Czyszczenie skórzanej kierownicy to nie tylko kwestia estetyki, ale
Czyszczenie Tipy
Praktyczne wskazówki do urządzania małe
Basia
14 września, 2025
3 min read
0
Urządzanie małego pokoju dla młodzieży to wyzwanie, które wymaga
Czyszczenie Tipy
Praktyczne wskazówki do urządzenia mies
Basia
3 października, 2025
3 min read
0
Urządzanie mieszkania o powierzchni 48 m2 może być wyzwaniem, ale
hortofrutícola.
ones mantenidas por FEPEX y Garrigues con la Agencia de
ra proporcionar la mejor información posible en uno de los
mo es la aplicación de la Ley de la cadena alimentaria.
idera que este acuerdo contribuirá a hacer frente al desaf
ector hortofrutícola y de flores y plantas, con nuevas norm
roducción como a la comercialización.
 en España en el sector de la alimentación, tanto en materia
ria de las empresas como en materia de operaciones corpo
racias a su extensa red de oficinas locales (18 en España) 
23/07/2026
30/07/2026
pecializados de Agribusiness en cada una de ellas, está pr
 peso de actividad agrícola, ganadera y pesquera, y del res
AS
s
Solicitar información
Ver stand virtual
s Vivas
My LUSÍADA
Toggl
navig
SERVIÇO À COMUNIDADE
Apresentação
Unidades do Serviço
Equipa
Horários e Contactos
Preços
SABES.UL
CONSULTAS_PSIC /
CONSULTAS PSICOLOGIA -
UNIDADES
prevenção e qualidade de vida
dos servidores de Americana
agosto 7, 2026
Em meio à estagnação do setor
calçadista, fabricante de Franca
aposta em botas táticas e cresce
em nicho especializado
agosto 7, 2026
----
Work instruction:
What needs duplicating is the run of lines from the one containing "en España en" through the last line of the entries above, exact and complete.

Your solution:
 en España en el sector de la alimentación, tanto en materia
ria de las empresas como en materia de operaciones corpo
racias a su extensa red de oficinas locales (18 en España) 
23/07/2026
30/07/2026
pecializados de Agribusiness en cada una de ellas, está pr
 peso de actividad agrícola, ganadera y pesquera, y del res
AS
s
Solicitar información
Ver stand virtual
s Vivas
My LUSÍADA
Toggl
navig
SERVIÇO À COMUNIDADE
Apresentação
Unidades do Serviço
Equipa
Horários e Contactos
Preços
SABES.UL
CONSULTAS_PSIC /
CONSULTAS PSICOLOGIA -
UNIDADES
prevenção e qualidade de vida
dos servidores de Americana
agosto 7, 2026
Em meio à estagnação do setor
calçadista, fabricante de Franca
aposta em botas táticas e cresce
em nicho especializado
agosto 7, 2026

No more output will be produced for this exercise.